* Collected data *
★ ★ ★ ★
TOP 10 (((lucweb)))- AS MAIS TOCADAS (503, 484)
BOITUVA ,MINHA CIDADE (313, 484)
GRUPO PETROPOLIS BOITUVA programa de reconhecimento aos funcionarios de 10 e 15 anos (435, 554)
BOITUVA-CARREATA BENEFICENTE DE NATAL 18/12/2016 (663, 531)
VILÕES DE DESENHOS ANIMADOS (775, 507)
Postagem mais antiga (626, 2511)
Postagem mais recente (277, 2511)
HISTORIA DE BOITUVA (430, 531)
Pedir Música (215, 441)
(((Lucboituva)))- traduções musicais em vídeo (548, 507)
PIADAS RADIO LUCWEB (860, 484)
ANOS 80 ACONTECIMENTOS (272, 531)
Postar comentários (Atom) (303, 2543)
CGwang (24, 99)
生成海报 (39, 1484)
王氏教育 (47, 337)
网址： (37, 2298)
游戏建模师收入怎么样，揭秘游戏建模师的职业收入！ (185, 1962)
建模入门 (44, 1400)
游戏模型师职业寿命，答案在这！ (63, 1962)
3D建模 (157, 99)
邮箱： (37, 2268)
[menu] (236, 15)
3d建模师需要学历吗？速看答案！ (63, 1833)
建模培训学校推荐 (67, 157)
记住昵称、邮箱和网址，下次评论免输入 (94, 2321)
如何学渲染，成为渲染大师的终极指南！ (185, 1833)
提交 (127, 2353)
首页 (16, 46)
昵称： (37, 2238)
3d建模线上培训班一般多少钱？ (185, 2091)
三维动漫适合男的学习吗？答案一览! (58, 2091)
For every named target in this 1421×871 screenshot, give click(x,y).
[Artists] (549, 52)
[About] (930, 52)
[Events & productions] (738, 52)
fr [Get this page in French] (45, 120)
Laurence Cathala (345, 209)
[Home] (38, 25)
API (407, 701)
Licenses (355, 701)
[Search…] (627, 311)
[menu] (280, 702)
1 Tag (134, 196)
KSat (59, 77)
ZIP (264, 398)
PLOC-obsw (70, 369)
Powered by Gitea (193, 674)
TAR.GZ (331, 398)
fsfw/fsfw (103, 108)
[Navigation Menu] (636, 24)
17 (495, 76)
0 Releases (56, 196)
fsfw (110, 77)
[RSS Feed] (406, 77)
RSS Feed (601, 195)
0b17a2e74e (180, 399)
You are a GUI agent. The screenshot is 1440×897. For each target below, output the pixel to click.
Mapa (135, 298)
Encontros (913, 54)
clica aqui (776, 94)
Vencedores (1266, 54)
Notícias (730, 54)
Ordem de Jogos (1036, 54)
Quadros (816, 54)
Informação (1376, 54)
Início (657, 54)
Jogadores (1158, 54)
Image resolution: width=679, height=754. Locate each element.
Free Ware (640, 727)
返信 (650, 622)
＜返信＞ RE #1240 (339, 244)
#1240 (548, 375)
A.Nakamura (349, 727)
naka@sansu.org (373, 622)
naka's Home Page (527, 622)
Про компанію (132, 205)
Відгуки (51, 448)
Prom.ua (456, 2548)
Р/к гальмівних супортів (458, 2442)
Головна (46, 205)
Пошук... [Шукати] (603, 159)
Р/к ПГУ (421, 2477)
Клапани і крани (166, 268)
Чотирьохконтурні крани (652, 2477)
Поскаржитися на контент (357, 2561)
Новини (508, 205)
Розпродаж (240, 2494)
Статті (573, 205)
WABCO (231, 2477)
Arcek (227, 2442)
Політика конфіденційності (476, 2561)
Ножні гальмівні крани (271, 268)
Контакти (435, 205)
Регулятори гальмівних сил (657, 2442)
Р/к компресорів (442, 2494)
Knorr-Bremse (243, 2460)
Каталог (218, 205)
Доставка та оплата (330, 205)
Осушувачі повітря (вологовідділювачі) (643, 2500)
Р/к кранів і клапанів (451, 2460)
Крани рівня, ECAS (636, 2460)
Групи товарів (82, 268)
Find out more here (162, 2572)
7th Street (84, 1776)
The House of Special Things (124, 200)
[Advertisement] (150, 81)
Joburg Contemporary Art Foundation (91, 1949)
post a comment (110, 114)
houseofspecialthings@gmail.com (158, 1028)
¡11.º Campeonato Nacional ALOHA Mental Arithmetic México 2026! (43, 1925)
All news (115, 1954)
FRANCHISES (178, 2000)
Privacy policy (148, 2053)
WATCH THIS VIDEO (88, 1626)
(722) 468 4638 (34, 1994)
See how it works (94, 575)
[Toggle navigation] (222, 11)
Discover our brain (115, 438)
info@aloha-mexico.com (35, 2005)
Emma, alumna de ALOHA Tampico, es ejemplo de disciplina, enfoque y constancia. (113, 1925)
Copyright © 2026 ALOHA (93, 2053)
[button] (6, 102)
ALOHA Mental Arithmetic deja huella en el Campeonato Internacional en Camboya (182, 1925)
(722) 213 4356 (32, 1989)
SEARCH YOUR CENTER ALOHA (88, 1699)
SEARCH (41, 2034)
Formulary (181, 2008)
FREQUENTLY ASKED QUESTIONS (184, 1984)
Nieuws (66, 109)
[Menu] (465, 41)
★ ★ ★ ★
* Description of the task *
Once you have read the entries, write them out again without altering a single character.

* Answer to this problem *
TOP 10 (((lucweb)))- AS MAIS TOCADAS (503, 484)
BOITUVA ,MINHA CIDADE (313, 484)
GRUPO PETROPOLIS BOITUVA programa de reconhecimento aos funcionarios de 10 e 15 anos (435, 554)
BOITUVA-CARREATA BENEFICENTE DE NATAL 18/12/2016 (663, 531)
VILÕES DE DESENHOS ANIMADOS (775, 507)
Postagem mais antiga (626, 2511)
Postagem mais recente (277, 2511)
HISTORIA DE BOITUVA (430, 531)
Pedir Música (215, 441)
(((Lucboituva)))- traduções musicais em vídeo (548, 507)
PIADAS RADIO LUCWEB (860, 484)
ANOS 80 ACONTECIMENTOS (272, 531)
Postar comentários (Atom) (303, 2543)
CGwang (24, 99)
生成海报 (39, 1484)
王氏教育 (47, 337)
网址： (37, 2298)
游戏建模师收入怎么样，揭秘游戏建模师的职业收入！ (185, 1962)
建模入门 (44, 1400)
游戏模型师职业寿命，答案在这！ (63, 1962)
3D建模 (157, 99)
邮箱： (37, 2268)
[menu] (236, 15)
3d建模师需要学历吗？速看答案！ (63, 1833)
建模培训学校推荐 (67, 157)
记住昵称、邮箱和网址，下次评论免输入 (94, 2321)
如何学渲染，成为渲染大师的终极指南！ (185, 1833)
提交 (127, 2353)
首页 (16, 46)
昵称： (37, 2238)
3d建模线上培训班一般多少钱？ (185, 2091)
三维动漫适合男的学习吗？答案一览! (58, 2091)
For every named target in this 1421×871 screenshot, give click(x,y).
[Artists] (549, 52)
[About] (930, 52)
[Events & productions] (738, 52)
fr [Get this page in French] (45, 120)
Laurence Cathala (345, 209)
[Home] (38, 25)
API (407, 701)
Licenses (355, 701)
[Search…] (627, 311)
[menu] (280, 702)
1 Tag (134, 196)
KSat (59, 77)
ZIP (264, 398)
PLOC-obsw (70, 369)
Powered by Gitea (193, 674)
TAR.GZ (331, 398)
fsfw/fsfw (103, 108)
[Navigation Menu] (636, 24)
17 (495, 76)
0 Releases (56, 196)
fsfw (110, 77)
[RSS Feed] (406, 77)
RSS Feed (601, 195)
0b17a2e74e (180, 399)
You are a GUI agent. The screenshot is 1440×897. For each target below, output the pixel to click.
Mapa (135, 298)
Encontros (913, 54)
clica aqui (776, 94)
Vencedores (1266, 54)
Notícias (730, 54)
Ordem de Jogos (1036, 54)
Quadros (816, 54)
Informação (1376, 54)
Início (657, 54)
Jogadores (1158, 54)
Image resolution: width=679, height=754. Locate each element.
Free Ware (640, 727)
返信 (650, 622)
＜返信＞ RE #1240 (339, 244)
#1240 (548, 375)
A.Nakamura (349, 727)
naka@sansu.org (373, 622)
naka's Home Page (527, 622)
Про компанію (132, 205)
Відгуки (51, 448)
Prom.ua (456, 2548)
Р/к гальмівних супортів (458, 2442)
Головна (46, 205)
Пошук... [Шукати] (603, 159)
Р/к ПГУ (421, 2477)
Клапани і крани (166, 268)
Чотирьохконтурні крани (652, 2477)
Поскаржитися на контент (357, 2561)
Новини (508, 205)
Розпродаж (240, 2494)
Статті (573, 205)
WABCO (231, 2477)
Arcek (227, 2442)
Політика конфіденційності (476, 2561)
Ножні гальмівні крани (271, 268)
Контакти (435, 205)
Регулятори гальмівних сил (657, 2442)
Р/к компресорів (442, 2494)
Knorr-Bremse (243, 2460)
Каталог (218, 205)
Доставка та оплата (330, 205)
Осушувачі повітря (вологовідділювачі) (643, 2500)
Р/к кранів і клапанів (451, 2460)
Крани рівня, ECAS (636, 2460)
Групи товарів (82, 268)
Find out more here (162, 2572)
7th Street (84, 1776)
The House of Special Things (124, 200)
[Advertisement] (150, 81)
Joburg Contemporary Art Foundation (91, 1949)
post a comment (110, 114)
houseofspecialthings@gmail.com (158, 1028)
¡11.º Campeonato Nacional ALOHA Mental Arithmetic México 2026! (43, 1925)
All news (115, 1954)
FRANCHISES (178, 2000)
Privacy policy (148, 2053)
WATCH THIS VIDEO (88, 1626)
(722) 468 4638 (34, 1994)
See how it works (94, 575)
[Toggle navigation] (222, 11)
Discover our brain (115, 438)
info@aloha-mexico.com (35, 2005)
Emma, alumna de ALOHA Tampico, es ejemplo de disciplina, enfoque y constancia. (113, 1925)
Copyright © 2026 ALOHA (93, 2053)
[button] (6, 102)
ALOHA Mental Arithmetic deja huella en el Campeonato Internacional en Camboya (182, 1925)
(722) 213 4356 (32, 1989)
SEARCH YOUR CENTER ALOHA (88, 1699)
SEARCH (41, 2034)
Formulary (181, 2008)
FREQUENTLY ASKED QUESTIONS (184, 1984)
Nieuws (66, 109)
[Menu] (465, 41)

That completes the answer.